Uncle Boonmee Who Can Recall His Past Lives (2011)

4 Stars (out of 4)

Monkey Ghosts

By Jeffrey M. Anderson

I have been a fan of Apichatpong Weerasethakul's for years, and his stature keeps growing. His films are becoming more and more acclaimed throughout the world. Uncle Boonmee Who Can Recall His Past Lives is his fifth feature -- not counting a co-directed musical comedy called Iron Pussy -- and it won the Palme d'Or at the Cannes Film Festival. However, they are no easier to understand. They are among the most mystical and mystifying films of our time.

Uncle Boonmee Who Can Recall His Past Lives involves Uncle Boonmee (Thanapat Saisaymar), who is dying of kidney failure. The most basic plot synopses I've seen simply explain that he experiences some of his past lives, but I'm afraid that description is a bit too pedestrian for what actually occurs in the movie.

Boonmee has decided to live out the rest of his days in comfort on his farm. He has a young male helper, Tong (Sakda Kaewbuadee), and his sister-in-law, Jen (Jenjira Pongpas), also lends a hand. These three are enjoying dinner together when the ghost of Boonmee's dead wife suddenly materializes. Then his son Boonsong appears, having turned into a "monkey ghost," a creature with glowing eyes and totally covered with hair. Boonsong explains that, since Boonmee is dying, all the spirits are restless and are gathering around...

The film plays out, more or less, in segments. In one, Boonmee and Jen have a fairly normal conversation about life and love, and in another, we witness a sequence about some kind of princess who has an affair with one of her handmen. She sees her reflection in the water, which is more beautiful than she is, and her lover rejects her. But a magical fish makes his affections known, so the princess strips off her clothes, goes in the water, and... makes love with the fish.

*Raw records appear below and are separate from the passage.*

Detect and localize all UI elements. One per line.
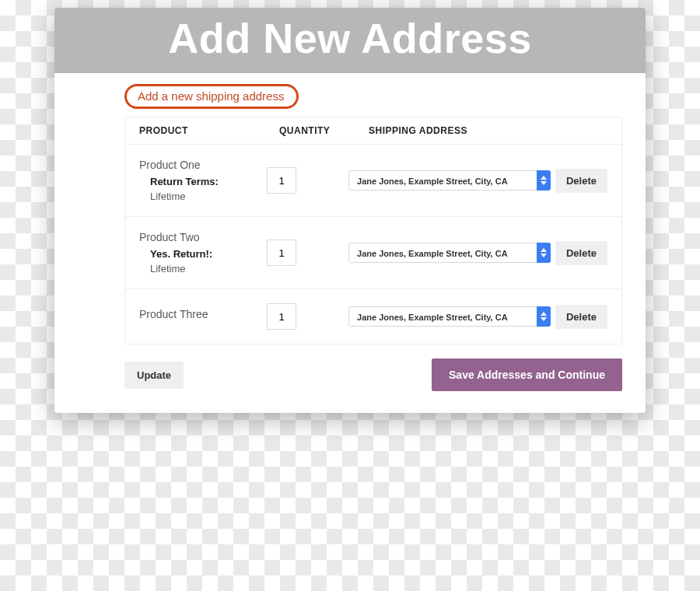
delete-button[interactable]: Delete bbox=[555, 169, 607, 193]
address-cell: Jane Jones, Example Street, City, CA bbox=[348, 243, 551, 263]
product-attr-label: Return Terms: bbox=[139, 176, 267, 187]
quantity-input[interactable] bbox=[267, 240, 296, 266]
address-cell: Jane Jones, Example Street, City, CA bbox=[348, 306, 551, 327]
quantity-cell bbox=[267, 303, 348, 330]
address-select-value: Jane Jones, Example Street, City, CA bbox=[348, 170, 551, 191]
header-quantity: QUANTITY bbox=[279, 125, 369, 136]
product-table: PRODUCT QUANTITY SHIPPING ADDRESS Produc… bbox=[124, 117, 622, 344]
address-select[interactable]: Jane Jones, Example Street, City, CA bbox=[348, 243, 551, 263]
action-cell: Delete bbox=[551, 169, 607, 193]
updown-icon bbox=[537, 170, 551, 191]
table-header: PRODUCT QUANTITY SHIPPING ADDRESS bbox=[125, 117, 621, 144]
header-product: PRODUCT bbox=[139, 125, 279, 136]
address-select[interactable]: Jane Jones, Example Street, City, CA bbox=[348, 306, 551, 327]
updown-icon bbox=[537, 306, 551, 327]
header-address: SHIPPING ADDRESS bbox=[369, 125, 607, 136]
save-continue-button[interactable]: Save Addresses and Continue bbox=[432, 358, 622, 391]
address-select-value: Jane Jones, Example Street, City, CA bbox=[348, 306, 551, 327]
table-row: Product Three Jane Jones, Example Street… bbox=[125, 289, 621, 344]
table-row: Product Two Yes. Return!: Lifetime Jane … bbox=[125, 216, 621, 289]
stage: Add New Address Add a new shipping addre… bbox=[0, 0, 700, 591]
product-name: Product Three bbox=[139, 308, 267, 320]
address-cell: Jane Jones, Example Street, City, CA bbox=[348, 170, 551, 191]
update-button[interactable]: Update bbox=[124, 362, 184, 389]
address-select[interactable]: Jane Jones, Example Street, City, CA bbox=[348, 170, 551, 191]
quantity-input[interactable] bbox=[267, 303, 296, 330]
product-attr-value: Lifetime bbox=[139, 191, 267, 202]
product-cell: Product Three bbox=[139, 308, 267, 325]
product-name: Product One bbox=[139, 159, 267, 171]
quantity-cell bbox=[267, 167, 348, 194]
page-title: Add New Address bbox=[54, 8, 646, 73]
delete-button[interactable]: Delete bbox=[555, 305, 607, 329]
content: Add a new shipping address PRODUCT QUANT… bbox=[54, 73, 646, 413]
quantity-cell bbox=[267, 240, 348, 266]
table-row: Product One Return Terms: Lifetime Jane … bbox=[125, 144, 621, 216]
delete-button[interactable]: Delete bbox=[555, 241, 607, 265]
updown-icon bbox=[537, 243, 551, 263]
address-select-value: Jane Jones, Example Street, City, CA bbox=[348, 243, 551, 263]
product-cell: Product Two Yes. Return!: Lifetime bbox=[139, 231, 267, 275]
product-attr-label: Yes. Return!: bbox=[139, 248, 267, 260]
action-cell: Delete bbox=[551, 305, 607, 329]
quantity-input[interactable] bbox=[267, 167, 296, 194]
add-shipping-address-link[interactable]: Add a new shipping address bbox=[124, 84, 299, 109]
action-cell: Delete bbox=[551, 241, 607, 265]
product-attr-value: Lifetime bbox=[139, 263, 267, 275]
product-name: Product Two bbox=[139, 231, 267, 243]
actions-bar: Update Save Addresses and Continue bbox=[124, 358, 622, 391]
product-cell: Product One Return Terms: Lifetime bbox=[139, 159, 267, 202]
window: Add New Address Add a new shipping addre… bbox=[54, 8, 646, 413]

Another sequence shows how Boonsong tried to study the monkey ghosts and became one of them, and an even more mysterious one shows a runaway water buffalo. Is the buffalo one of Boonmee's past lives? If so, what significance does it have? I'm not so sure that Weerasethakul even wants his viewers to ask these questions; I think he would rather we simply experience these images as dreams, or feelings. Of course, the entire movie takes place on the precipice of life and death, so it makes sense that some scenes are lucid and realistic, and others lapse into past lives or dreams or illusions or hallucinations without any kind of warning or transition.

Weerasethakul's previous four films (Mysterious Object at Noon, Blissfully Yours, Tropical Malady, Syndromes and a Century) have all been about the transitory nature of storytelling, how a tale can be picked up or left off by anyone, anywhere, and how it changes depending on its narrator. (Along the way, some of his characters change into animals as well.) Uncle Boonmee is arguably his most beautiful, complex and most fully realized work to date, and he shows infinite promise for more crazy masterpieces to come.